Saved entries
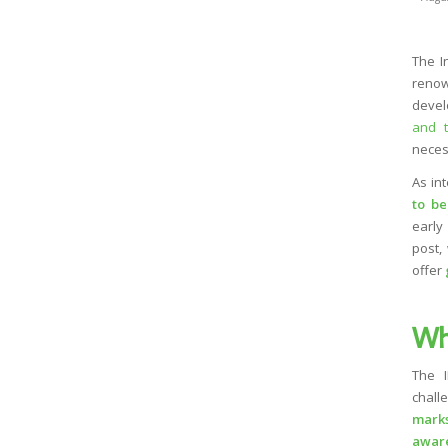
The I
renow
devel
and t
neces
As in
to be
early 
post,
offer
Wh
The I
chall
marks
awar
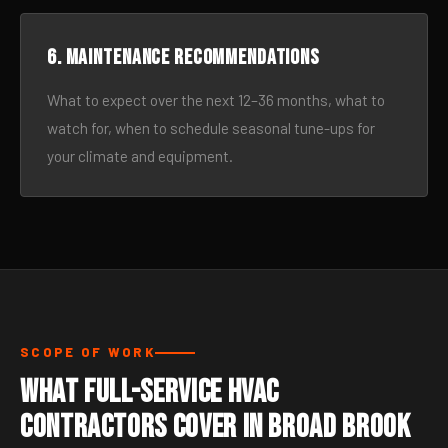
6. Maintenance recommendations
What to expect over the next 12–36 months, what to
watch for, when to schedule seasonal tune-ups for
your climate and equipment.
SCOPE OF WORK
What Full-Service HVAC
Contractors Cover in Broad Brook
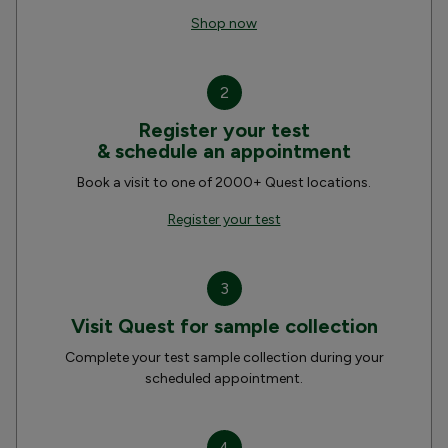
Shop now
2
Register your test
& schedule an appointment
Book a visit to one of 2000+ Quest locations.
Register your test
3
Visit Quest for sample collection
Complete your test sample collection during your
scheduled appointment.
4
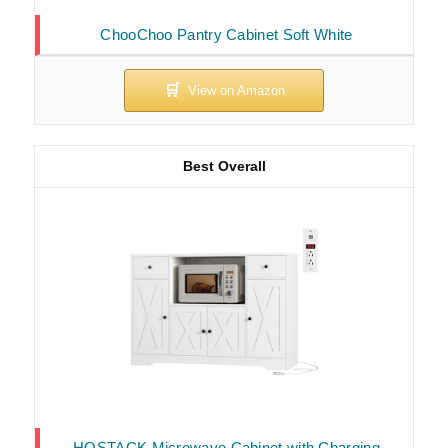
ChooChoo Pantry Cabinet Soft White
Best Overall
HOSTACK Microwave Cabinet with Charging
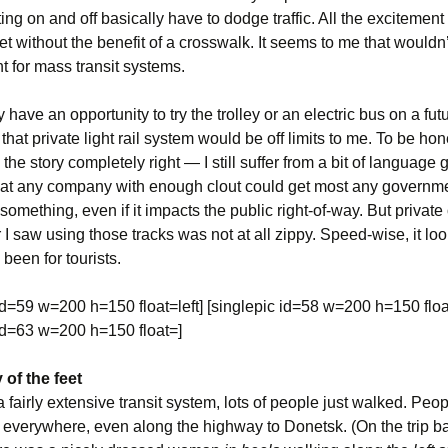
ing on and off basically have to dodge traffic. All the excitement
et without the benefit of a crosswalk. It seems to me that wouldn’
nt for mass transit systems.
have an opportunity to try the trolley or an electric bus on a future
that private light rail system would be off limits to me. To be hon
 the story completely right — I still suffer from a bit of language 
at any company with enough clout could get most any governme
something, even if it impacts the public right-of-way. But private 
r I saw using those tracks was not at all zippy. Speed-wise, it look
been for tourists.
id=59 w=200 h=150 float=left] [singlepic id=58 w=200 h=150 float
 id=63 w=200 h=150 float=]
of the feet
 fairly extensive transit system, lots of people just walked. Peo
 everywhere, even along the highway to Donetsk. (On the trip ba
--
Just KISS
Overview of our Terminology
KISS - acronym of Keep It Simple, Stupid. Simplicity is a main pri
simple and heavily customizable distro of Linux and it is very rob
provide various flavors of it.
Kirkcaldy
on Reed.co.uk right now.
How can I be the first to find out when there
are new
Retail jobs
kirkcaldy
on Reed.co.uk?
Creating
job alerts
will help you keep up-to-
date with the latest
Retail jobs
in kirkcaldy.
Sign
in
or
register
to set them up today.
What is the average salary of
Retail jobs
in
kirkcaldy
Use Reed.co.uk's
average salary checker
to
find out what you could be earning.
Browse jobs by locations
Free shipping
...
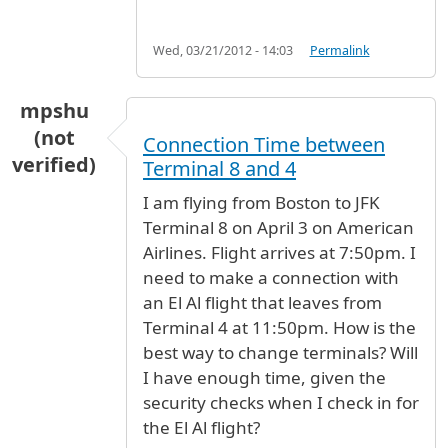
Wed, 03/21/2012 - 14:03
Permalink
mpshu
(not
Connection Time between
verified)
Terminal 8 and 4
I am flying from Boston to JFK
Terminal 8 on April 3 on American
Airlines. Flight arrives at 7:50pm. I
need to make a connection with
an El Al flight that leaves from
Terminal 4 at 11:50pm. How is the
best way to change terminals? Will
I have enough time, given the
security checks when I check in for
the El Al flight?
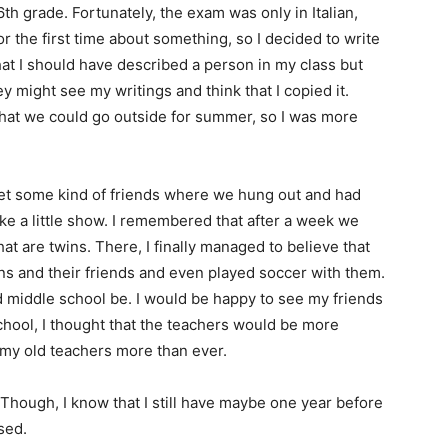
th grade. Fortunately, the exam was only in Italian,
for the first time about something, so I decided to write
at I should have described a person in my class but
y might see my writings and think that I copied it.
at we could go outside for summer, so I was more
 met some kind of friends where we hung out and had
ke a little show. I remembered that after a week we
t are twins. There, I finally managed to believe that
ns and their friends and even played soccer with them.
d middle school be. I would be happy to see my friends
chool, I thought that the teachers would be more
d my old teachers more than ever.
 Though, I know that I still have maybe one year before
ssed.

• Work to be completed
Among the records above, find the lines that contain "your" and copy every one.

• Exercise result
your climate and equipment.
Register your test
Register your test
Complete your test sample collection during your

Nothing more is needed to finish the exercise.